Problem = From the entries below, pull out each line where "maximize" appears.

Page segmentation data
'''

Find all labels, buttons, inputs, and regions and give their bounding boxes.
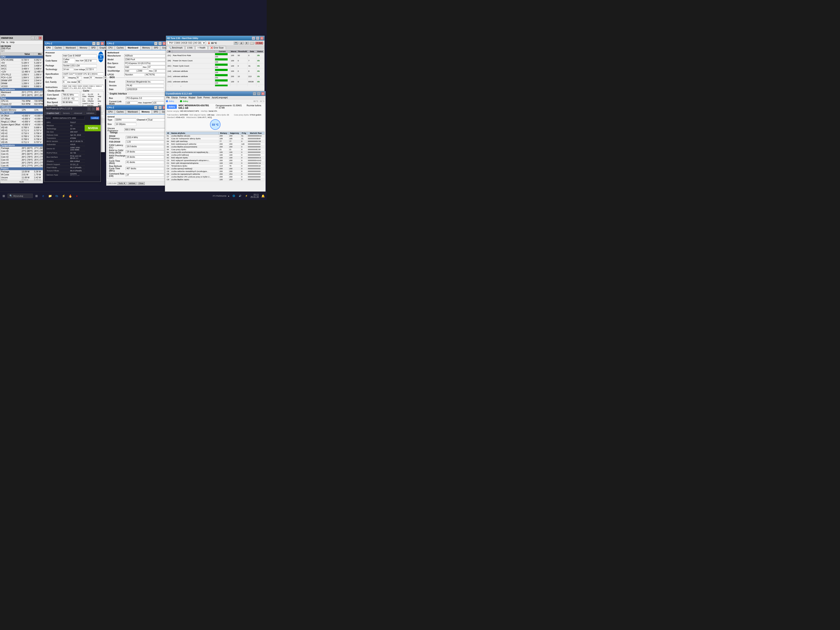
cpuz2-tab-cpu[interactable]: CPU [106, 46, 114, 50]
hdtune-tab-errorscan[interactable]: ❌ Error Scan [208, 46, 226, 49]
cpuz3-validate[interactable]: Validate [127, 182, 136, 185]
cdi-menu-funkcje[interactable]: Funkcje [179, 96, 187, 99]
cpuz3-maximize[interactable]: □ [158, 106, 162, 109]
cpuz1-close[interactable]: ✕ [101, 42, 104, 45]
hwinfo-close[interactable]: ✕ [39, 36, 42, 40]
table-row: +5V5.184 V5.160 V [0, 62, 43, 65]
hwinfo-menu-file[interactable]: File [1, 41, 5, 44]
tab-spd[interactable]: SPD [89, 46, 98, 50]
taskbar-search[interactable]: 🔍 Wyszukaj [8, 194, 33, 198]
tray-notif[interactable]: 🔔 [260, 193, 266, 199]
gpuz-tab-advanced[interactable]: Advanced [72, 112, 84, 115]
cdi-menu-plik[interactable]: Plik [166, 96, 170, 99]
tab-memory[interactable]: Memory [78, 46, 89, 50]
hdtune-copy-icon[interactable]: 📋 [249, 41, 254, 44]
gpu-lookup-btn[interactable]: Lookup [90, 117, 99, 120]
cpuz3-tab-mainboard[interactable]: Mainboard [126, 110, 139, 114]
cdi-titlebar[interactable]: CrystalDiskInfo 8.11.2 x64 ─ □ ✕ [165, 92, 265, 96]
taskbar-app1[interactable]: ⚡ [60, 193, 66, 199]
cdi-minimize[interactable]: ─ [253, 92, 256, 95]
gpuz-tab-validation[interactable]: Validation [84, 112, 96, 115]
cpuz2-minimize[interactable]: ─ [154, 42, 158, 45]
mb-southbridge: Intel [124, 69, 136, 73]
gpuz-tab-card[interactable]: Graphics Card [45, 112, 61, 115]
hdtune-tab-health[interactable]: + Health [195, 46, 208, 49]
gpu-memtype: GDDR5 (Samsung) [69, 173, 85, 176]
hdtune-drive-select[interactable]: PNY CS900 240GB SSD (240 GB) [167, 41, 206, 45]
gi-linkwidth: x16 [126, 101, 137, 104]
cpuz3-tab-cpu[interactable]: CPU [106, 110, 114, 114]
cpuz1-maximize[interactable]: □ [96, 42, 100, 45]
taskbar-apps[interactable]: ⊞ [33, 193, 39, 199]
cdi-menu-edycja[interactable]: Edycja [171, 96, 178, 99]
table-row: (AD)unknown attribute 100 100065538Ok [167, 79, 264, 84]
cpuz3-minimize[interactable]: ─ [154, 106, 158, 109]
cdi-menu-dysk[interactable]: Dysk [197, 96, 202, 99]
search-label: Wyszukaj [13, 195, 23, 197]
cdi-close[interactable]: ✕ [261, 92, 265, 95]
cpuz2-titlebar[interactable]: CPU-Z ─ □ ✕ [106, 41, 167, 46]
gpuz-minimize[interactable]: ─ [88, 107, 91, 111]
hdtune-titlebar[interactable]: HD Tune 2.55 - Hard Disk Utility ─ □ ✕ [166, 36, 264, 41]
cpuz1-tabs: CPU Caches Mainboard Memory SPD Graphics… [44, 46, 105, 51]
cdi-menu-pomoc[interactable]: Pomoc [204, 96, 210, 99]
gpuz-close[interactable]: ✕ [96, 107, 99, 111]
tab-cpu[interactable]: CPU [44, 46, 52, 50]
taskbar-edge[interactable]: e [40, 193, 46, 199]
cache-l1inst-way: 8-way [98, 98, 102, 102]
hdtune-tab-benchmark[interactable]: 🔍 Benchmark [167, 46, 185, 49]
hwinfo-titlebar[interactable]: HWiNFO64 ─ □ ✕ [0, 35, 43, 41]
cpuz2-maximize[interactable]: □ [158, 42, 162, 45]
cdi-menu-wyglad[interactable]: Wygląd [188, 96, 195, 99]
cpuz3-close-btn[interactable]: Close [137, 182, 145, 185]
tray-volume[interactable]: 🔊 [237, 193, 243, 199]
cpuz1-titlebar[interactable]: CPU-Z ─ □ ✕ [44, 41, 105, 46]
hwinfo-menu-help[interactable]: Help [10, 41, 15, 44]
timing-ras: 41 docks [126, 161, 164, 164]
hdtune-maximize[interactable]: □ [256, 36, 259, 40]
cpuz3-tools[interactable]: Tools ▼ [117, 182, 126, 185]
gpuz-maximize[interactable]: □ [92, 107, 95, 111]
taskbar-app2[interactable]: 🔥 [67, 193, 73, 199]
table-row: VID #40.708 V0.706 V [0, 138, 43, 141]
table-row: +12V12.480 V12.480 V [0, 70, 43, 73]
table-row: VID #30.708 V0.706 V [0, 135, 43, 138]
cdi-maximize[interactable]: □ [257, 92, 261, 95]
cpuz3-tab-spd[interactable]: SPD [152, 110, 160, 114]
hwinfo-maximize[interactable]: □ [35, 36, 38, 40]
cache-l2: 6 x 256 KBytes [87, 103, 98, 107]
hdtune-minimize[interactable]: ─ [252, 36, 255, 40]
cpuz3-titlebar[interactable]: CPU-Z ─ □ ✕ [106, 105, 167, 110]
hdtune-exit-btn[interactable]: ✕ Exit [255, 41, 263, 44]
cpuz2-tab-spd[interactable]: SPD [152, 46, 160, 50]
cdi-menu-lang[interactable]: Język(Language) [212, 96, 228, 99]
tray-network[interactable]: 🌐 [231, 193, 237, 199]
hdtune-close[interactable]: ✕ [260, 36, 264, 40]
start-button[interactable]: ⊞ [1, 193, 7, 199]
tab-caches[interactable]: Caches [53, 46, 64, 50]
taskbar-app3[interactable]: ♦ [74, 193, 80, 199]
cpuz2-tab-memory[interactable]: Memory [141, 46, 152, 50]
cpuz1-minimize[interactable]: ─ [92, 42, 96, 45]
cpuz3-tab-memory[interactable]: Memory [140, 110, 152, 114]
table-row: C7Liczba błędów CRC podczas pracy w tryb… [166, 175, 265, 178]
hwinfo-menu-ls[interactable]: ls [6, 41, 8, 44]
hdtune-save-icon[interactable]: 💾 [234, 41, 238, 44]
taskbar-store[interactable]: 🛍 [54, 193, 60, 199]
cpuz2-tab-caches[interactable]: Caches [115, 46, 126, 50]
hwinfo-minimize[interactable]: ─ [31, 36, 35, 40]
tray-battery[interactable]: ⚡ [243, 193, 249, 199]
cpuz2-close[interactable]: ✕ [163, 42, 166, 45]
mem-size: 16 GBytes [115, 123, 136, 126]
taskbar-explorer[interactable]: 📁 [47, 193, 53, 199]
gpuz-tab-sensors[interactable]: Sensors [61, 112, 72, 115]
cpuz3-window: CPU-Z ─ □ ✕ CPU Caches Mainboard Memory … [106, 105, 167, 162]
hdtune-settings-icon[interactable]: ⚙ [245, 41, 249, 44]
gpuz-titlebar[interactable]: TechPowerUp GPU-Z 2.37.0 ─ □ ✕ [44, 106, 101, 111]
table-row: C4Liczba operacji realokacji200200000000… [166, 167, 265, 170]
hdtune-print-icon[interactable]: 🖨 [239, 41, 243, 44]
hdtune-tab-info[interactable]: ℹ Info [185, 46, 195, 49]
cpuz3-tab-caches[interactable]: Caches [115, 110, 126, 114]
tab-mainboard[interactable]: Mainboard [64, 46, 77, 50]
cpuz2-tab-mainboard[interactable]: Mainboard [126, 46, 140, 50]
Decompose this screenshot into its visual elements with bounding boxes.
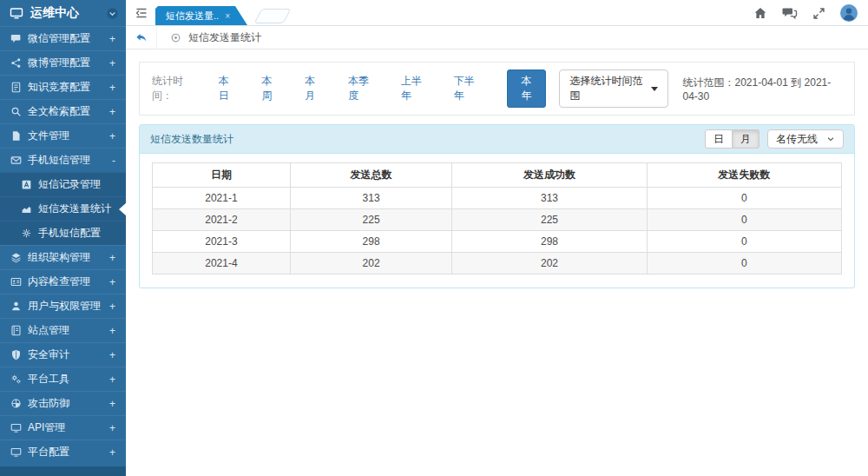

'''

Finished task =
cpuz3-maximize[interactable]: □ [158, 106, 162, 109]
cpuz1-maximize[interactable]: □ [96, 42, 100, 45]
cpuz2-maximize[interactable]: □ [158, 42, 162, 45]
hdtune-maximize[interactable]: □ [256, 36, 259, 40]
gpuz-maximize[interactable]: □ [92, 107, 95, 111]
cdi-maximize[interactable]: □ [257, 92, 261, 95]
hwinfo-maximize[interactable]: □ [35, 36, 38, 40]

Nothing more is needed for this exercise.